I have followed the story with breathless attention, and now that it is ended, I
am a trifle disappointed and more than a trifle puzzled. I enquire what meaning Tubby attaches to Tim’s enigmatic statement.
Tubby says, “The major talks like that sometimes, and it sounds like nonsense, but it really means something.”
“What could it mean?” I enquire.
“I’ll tell you what I think,” says Tubby gravely. “I think he has been given something to do—some sort of job—and he’s doing it, and he’ll come back when he’s done it. That’s what I think.”
I look at Tubby, and Tubby looks at me—straight in the eyes.
“Oh I know it sounds a bit fantastic,” says Tubby apologetically, “but the whole thing was fantastic—you wouldn’t believe half the things I could tell you . . . Germans dressed as British Staff Officers waiting for us at cross roads, and giving us orders, telling us to take the left fork and retake a village. Yes, it’s perfectly true. We jolly nearly did it, too, and, if we had, we’d have walked straight into a neatly prepared trap . . . But that’s a different story,” says Tubby, “I’ll tell you about it sometime. Let’s get this straight about the major first.”
“But we can’t get much further, can we?”
“No,” says Tubby, “but he did mean something. I know him awfully well, because he was my company commander for ages, and I know the sort of things he says.

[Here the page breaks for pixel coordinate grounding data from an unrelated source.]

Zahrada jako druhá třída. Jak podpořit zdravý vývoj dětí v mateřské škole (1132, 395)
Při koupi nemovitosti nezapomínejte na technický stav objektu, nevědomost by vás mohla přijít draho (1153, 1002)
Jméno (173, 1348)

I remember one day in Mess; we were having tea, and he took my cup and pretended to read my fortune. He said, ‘Oh Tubby, I see a journey for you, here,’ and he went on and told me all about my journey—it was dashed funny—everyone in the Mess was in fits over it, and I was, too. But, whereas the others thought it was all nonsense, I knew quite well what it meant—and he knew that I understood. You see the fact was he knew I wanted leave awfully badly, and he had fixed it for me, and that was his way of telling me.”
I am silent, for the story is so typical of Tim that it has given me a lump in my throat.